> **Collected data**:
◇ ◇ ◇ ◇

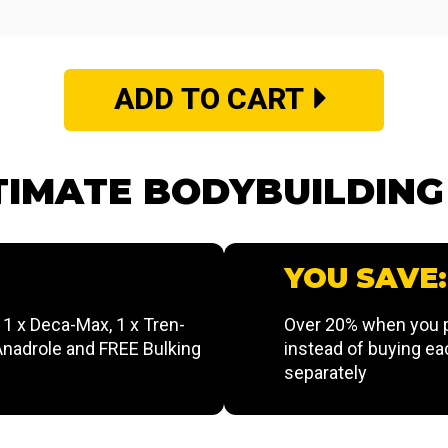
ADD TO CART
TIMATE BODYBUILDIN
YOU SAVE:
, 1 x Deca-Max, 1 x Tren-
Over 20% when you p
 Anadrole and FREE Bulking
instead of buying ea
separately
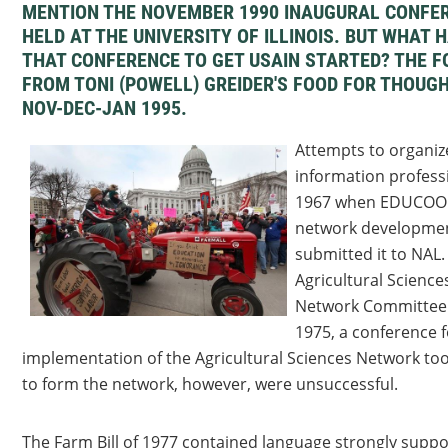
MENTION THE NOVEMBER 1990 INAUGURAL CONFE
HELD AT THE UNIVERSITY OF ILLINOIS. BUT WHAT
THAT CONFERENCE TO GET USAIN STARTED? THE F
FROM TONI (POWELL) GREIDER'S FOOD FOR THOUGH
NOV-DEC-JAN 1995.
Attempts to organize
information profess
1967 when EDUCOOM
network developmen
submitted it to NAL.
Agricultural Science
Network Committee 
1975, a conference f
implementation of the Agricultural Sciences Network too
to form the network, however, were unsuccessful.
The Farm Bill of 1977 contained language strongly suppo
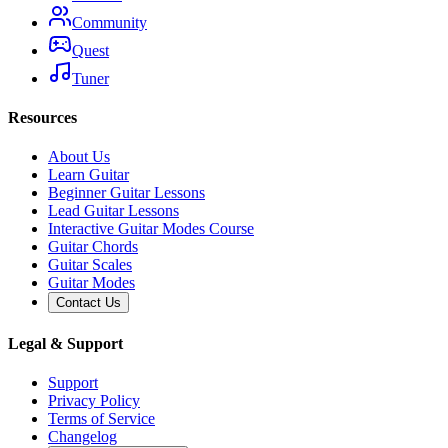
Community
Quest
Tuner
Resources
About Us
Learn Guitar
Beginner Guitar Lessons
Lead Guitar Lessons
Interactive Guitar Modes Course
Guitar Chords
Guitar Scales
Guitar Modes
Contact Us
Legal & Support
Support
Privacy Policy
Terms of Service
Changelog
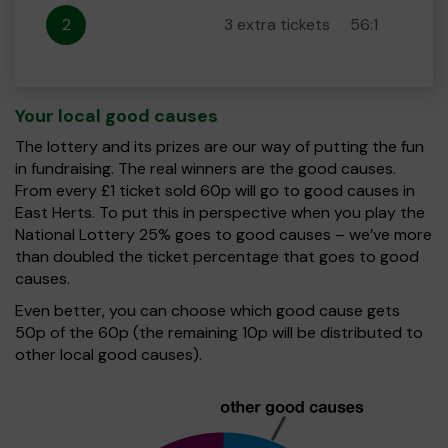
2
3 extra tickets
56:1
Your local good causes
The lottery and its prizes are our way of putting the fun
in fundraising. The real winners are the good causes.
From every £1 ticket sold 60p will go to good causes in
East Herts. To put this in perspective when you play the
National Lottery 25% goes to good causes – we’ve more
than doubled the ticket percentage that goes to good
causes.
Even better, you can choose which good cause gets
50p of the 60p (the remaining 10p will be distributed to
other local good causes).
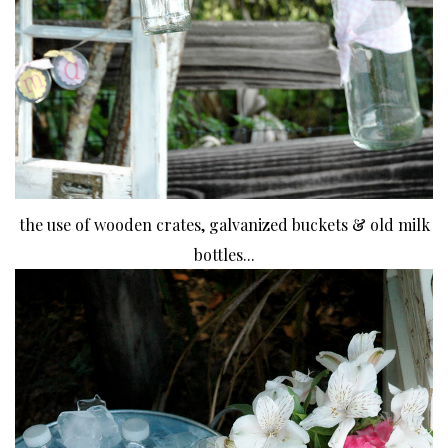
the use of wooden crates, galvanized buckets & old milk
bottles...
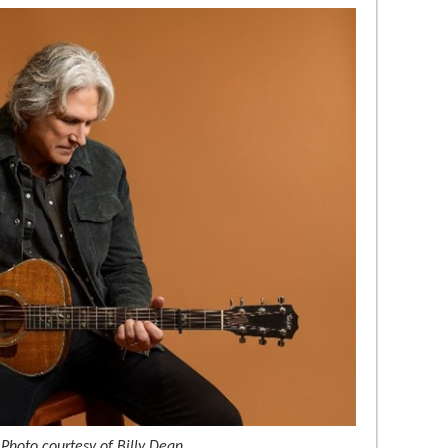
 Photo courtesy of Billy Dean.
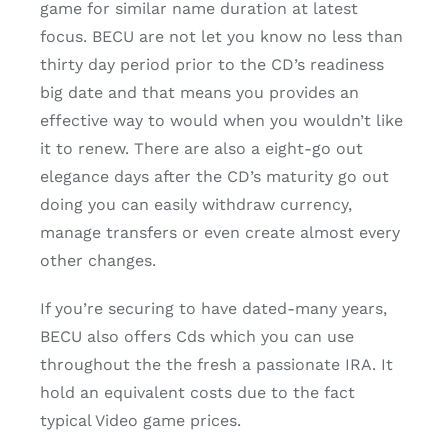
game for similar name duration at latest
focus. BECU are not let you know no less than
thirty day period prior to the CD’s readiness
big date and that means you provides an
effective way to would when you wouldn’t like
it to renew. There are also a eight-go out
elegance days after the CD’s maturity go out
doing you can easily withdraw currency,
manage transfers or even create almost every
other changes.
If you’re securing to have dated-many years,
BECU also offers Cds which you can use
throughout the the fresh a passionate IRA. It
hold an equivalent costs due to the fact
typical Video game prices.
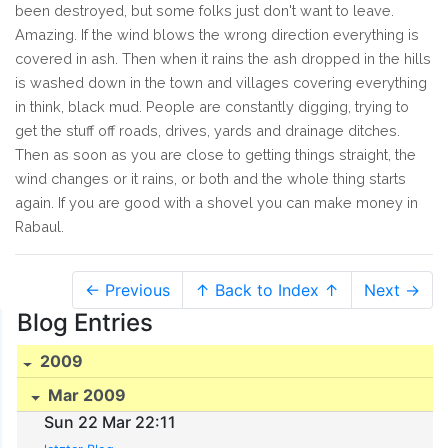
been destroyed, but some folks just don't want to leave.
Amazing. If the wind blows the wrong direction everything is
covered in ash. Then when it rains the ash dropped in the hills
is washed down in the town and villages covering everything
in think, black mud. People are constantly digging, trying to
get the stuff off roads, drives, yards and drainage ditches.
Then as soon as you are close to getting things straight, the
wind changes or it rains, or both and the whole thing starts
again. If you are good with a shovel you can make money in
Rabaul.
← Previous
↑ Back to Index ↑
Next →
Blog Entries
2009
Mar 2009
Sun 22 Mar 22:11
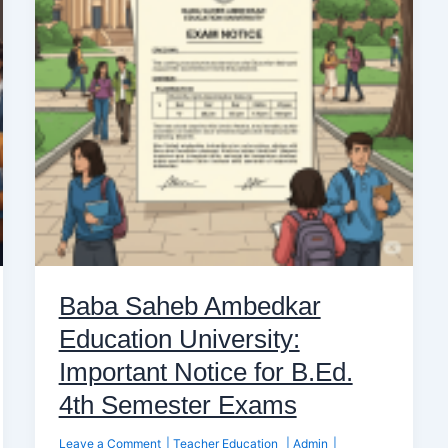
University:
Important
Notice
for
B.Ed.
4th
Semester
Exams
Baba Saheb Ambedkar
Education University:
Important Notice for B.Ed.
4th Semester Exams
Leave a Comment
|
Teacher Education
|
Admin
|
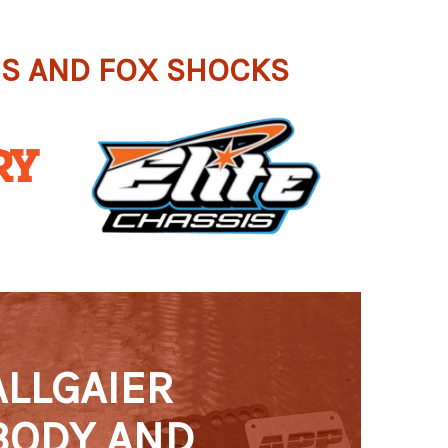
IS AND FOX SHOCKS
ALLGAIER
BODY AND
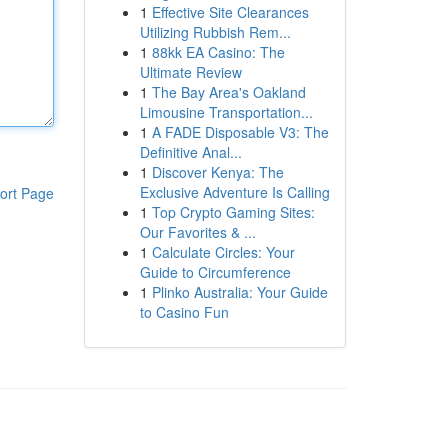
1
Effective Site Clearances
Utilizing Rubbish Rem...
1
88kk EA Casino: The
Ultimate Review
1
The Bay Area's Oakland
Limousine Transportation...
1
A FADE Disposable V3: The
Definitive Anal...
1
Discover Kenya: The
Exclusive Adventure Is Calling
ort Page
1
Top Crypto Gaming Sites:
Our Favorites & ...
1
Calculate Circles: Your
Guide to Circumference
1
Plinko Australia: Your Guide
to Casino Fun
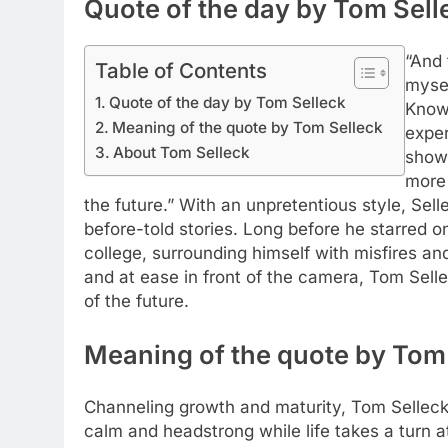
Quote of the day by Tom Sell
“And 
Table of Contents
mysel
Quote of the day by Tom Selleck
Know:
Meaning of the quote by Tom Selleck
exper
About Tom Selleck
shows
more 
the future.” With an unpretentious style, Se
before-told stories. Long before he starred on
college, surrounding himself with misfires an
and at ease in front of the camera, Tom Selle
of the future.
Meaning of the quote by Tom
Channeling growth and maturity, Tom Selleck
calm and headstrong while life takes a turn a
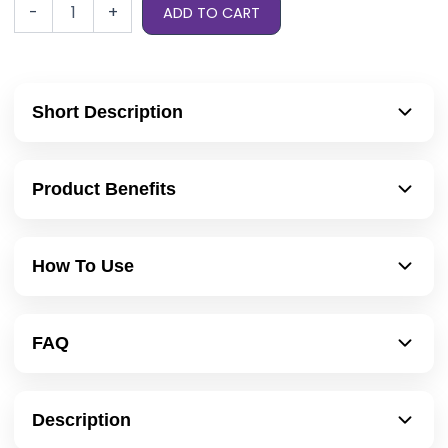
-
+
ADD TO CART
Short Description
Product Benefits
How To Use
FAQ
Description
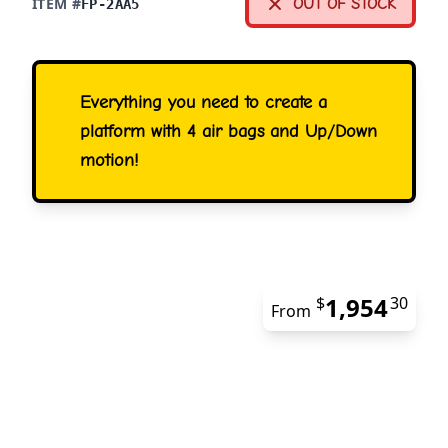
ITEM #
OUT OF STOCK
FP-2AA5
Everything you need to create a
platform with 4 air bags and Up/Down
motion!
1,954
$
30
From
The 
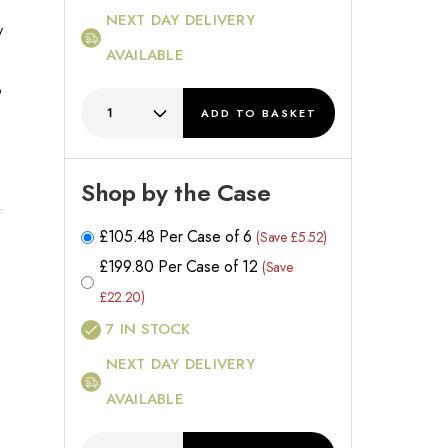
NEXT DAY DELIVERY
y
AVAILABLE
o
ADD
TO BASKET
Shop by the Case
£
105.48
Per Case of 6
(Save £5.52)
£
199.80
Per Case of 12
(Save
£22.20)
7
IN STOCK
NEXT DAY DELIVERY
AVAILABLE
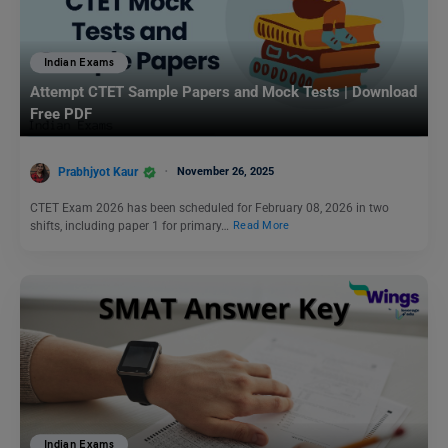
Indian Exams
Attempt CTET Sample Papers and Mock Tests | Download
Free PDF
Prabhjyot Kaur
November 26, 2025
CTET Exam 2026 has been scheduled for February 08, 2026 in two
shifts, including paper 1 for primary…
Read More
Indian Exams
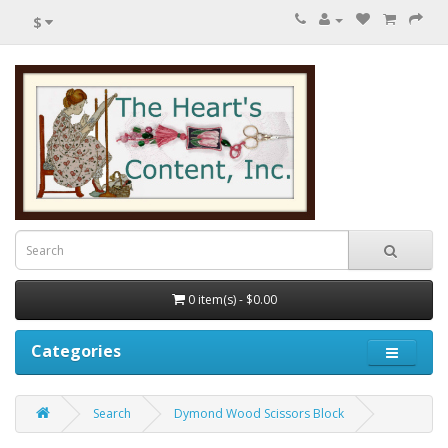
$
0 item(s) - $0.00
Categories
Search
Dymond Wood Scissors Block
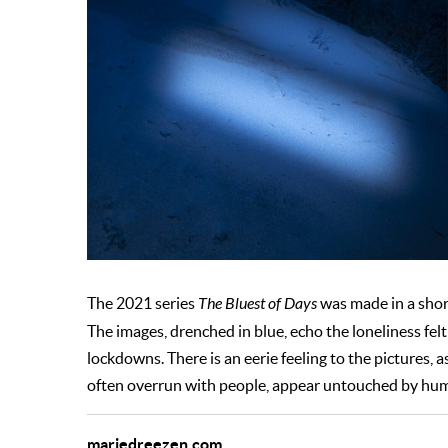
The 2021 series
The Bluest of Days
was made in a shor
The images, drenched in blue, echo the loneliness f
lockdowns. There is an eerie feeling to the pictures,
often overrun with people, appear untouched by hu
mariedreezen.com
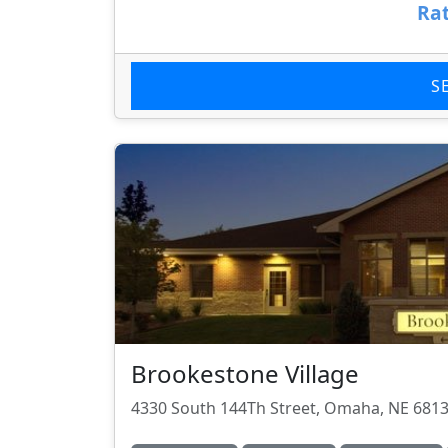
Rat
S
Brookestone Village
4330 South 144Th Street, Omaha, NE 681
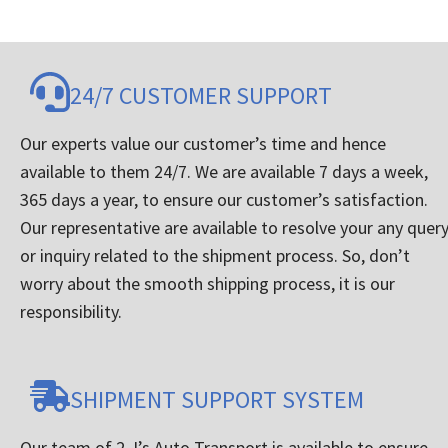
24/7 CUSTOMER SUPPORT
Our experts value our customer’s time and hence
available to them 24/7. We are available 7 days a week,
365 days a year, to ensure our customer’s satisfaction.
Our representative are available to resolve your any quer
or inquiry related to the shipment process. So, don’t
worry about the smooth shipping process, it is our
responsibility.
SHIPMENT SUPPORT SYSTEM
Our team of 2 J’s Auto Transport is available to ensure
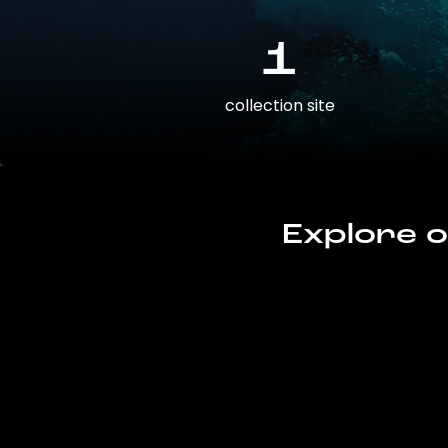
1
collection site
Explore o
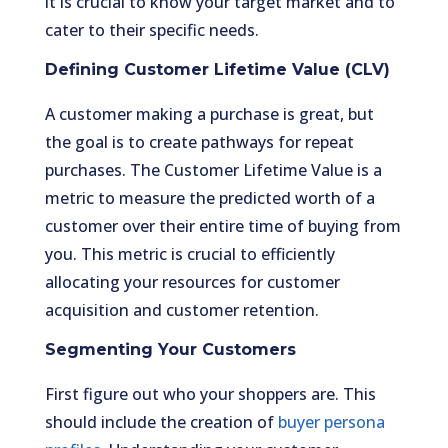
it is crucial to know your target market and to
cater to their specific needs.
Defining Customer Lifetime Value (CLV)
A customer making a purchase is great, but
the goal is to create pathways for repeat
purchases. The Customer Lifetime Value is a
metric to measure the predicted worth of a
customer over their entire time of buying from
you. This metric is crucial to efficiently
allocating your resources for customer
acquisition and customer retention.
Segmenting Your Customers
First figure out who your shoppers are. This
should include the creation of
buyer persona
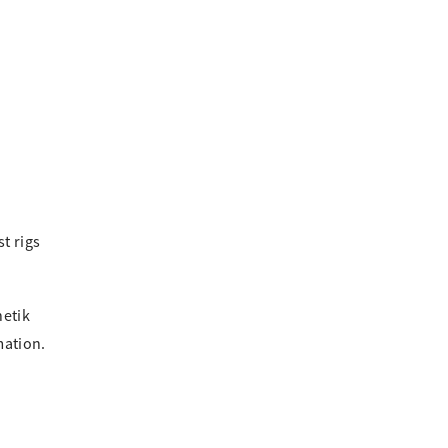
t rigs
netik
mation.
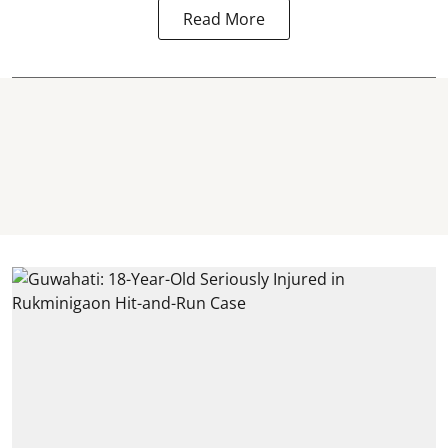
Read More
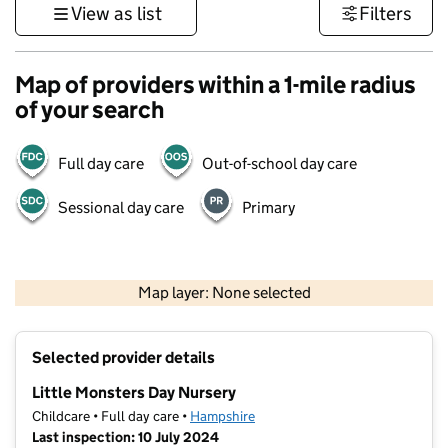
View as list
Filters
Map of providers within a 1-mile radius
of your search
Full day care
Out-of-school day care
Sessional day care
Primary
1 km
3000 ft
Map layer: None selected
Contains OS data © Crown copyright and database rights 2026
+
Selected provider details
−
Little Monsters Day Nursery
Childcare • Full day care •
Hampshire
Last inspection: 10 July 2024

◇ ◇ ◇ ◇

> **Problem details**:
Where a line of the records above holds the word "buying", copy that line.

> **Written answer**:
instead of buying ea
customer over their entire time of buying from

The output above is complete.